Escreveu duas linhas. A ponta de seus dedos doiam. Resolveu escrever a próprio punho, isso a livraria da dor. Releu o havia escrito, mas não gostou daquilo. Triste demais, melancólico demais.
Parecia que estava lendo um poema de Álvares de Azevedo. Não era isso o que queria. Passara a vida toda nessa tristeza, nessa melancolia que só 'Lira dos Vinte Anos' poderia descrever. Não era isso o que queria. Queria a alegria, o contraste, a beleza, porque agora ela seria feliz, se livraria dessa face que não gostava, dessa família que só lhe trazia vergonha, de si mesma, que não soubera aproveitar a dádiva que é viver, porque não sabia e porque ninguém a ensinara.

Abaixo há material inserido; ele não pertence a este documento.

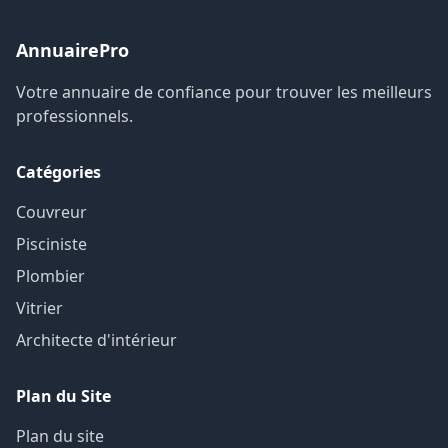
AnnuairePro
Votre annuaire de confiance pour trouver les meilleurs
professionnels.
Catégories
Couvreur
Pisciniste
Plombier
Vitrier
Architecte d'intérieur
Plan du Site
Plan du site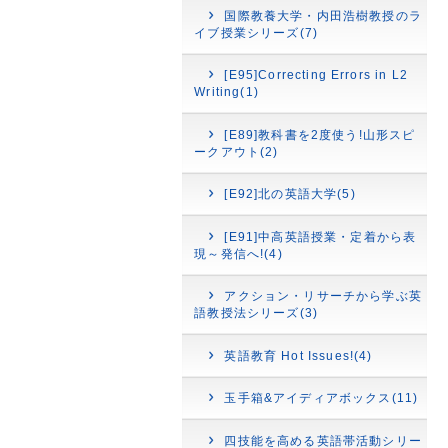
国際教養大学・内田浩樹教授のラ
イブ授業シリーズ(7)
[E95]Correcting Errors in L2
Writing(1)
[E89]教科書を2度使う!山形スピ
ークアウト(2)
[E92]北の英語大学(5)
[E91]中高英語授業・定着から表
現～発信へ!(4)
アクション・リサーチから学ぶ英
語教授法シリーズ(3)
英語教育 Hot Issues!(4)
玉手箱&アイディアボックス(11)
四技能を高める英語帯活動シリー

Rasgou o papel com fúria, como quem rasga a própria vida, a própria existência e começou a escrever de novo, como quem pode começar a viver novamente, do nada, numa folha de caderno.
Tentou lembrar-se de coisas boas.
Lembrou-se do dia em que, ainda criança, andou de teleférico em Campos do Jordão. "-Que coisa mais linda! E como esse mundo é grande!" - pensou ao lembrar do o horizonte que vira lá do alto, com aquele brilho que só quem é criança pode ter nos olhos. Estava de alguma forma revivendo aquilo. E assim, lembrou que em sua vida não haviam apenas lembranças ruins, que mesmo poucas, mas haviam coisas que a faziam sorrir por um breve instante.
Fez uma lista de todas pessoas que havia encontrado em sua breve existência e sem querer, percebeu o quanto aprendeu com cada uma delas. Coisas boas. Coisas ruins. Coisas que a tornara melhor. Coisas que a fizera perceber que existem pessoas ruins no mundo. Pessoas que ela ajudou e que ao mesmo tempo a ajudou, fazendo com que ela se sentisse útil.
Não. Sua vida não era só de tristezas, e nesse momento ela estava estava aprendendo a conhecer quem era a tal da vida e descobriu que ela, a vida, não era alguém tão ruim assim. E que ainda que fosse ruim, sabia que valia a pena continuar tentando.
Dobrou o papel e o colocou no mural e seu quarto, junto com as fotos de sorrisos que se tornaram eternos, assim como aquele.
Colocou seu All Star batido, o mp4 no bolso e saiu...
Para ver o pôr-do-sol novamente.
Como ainda faria por muitos e muitos anos.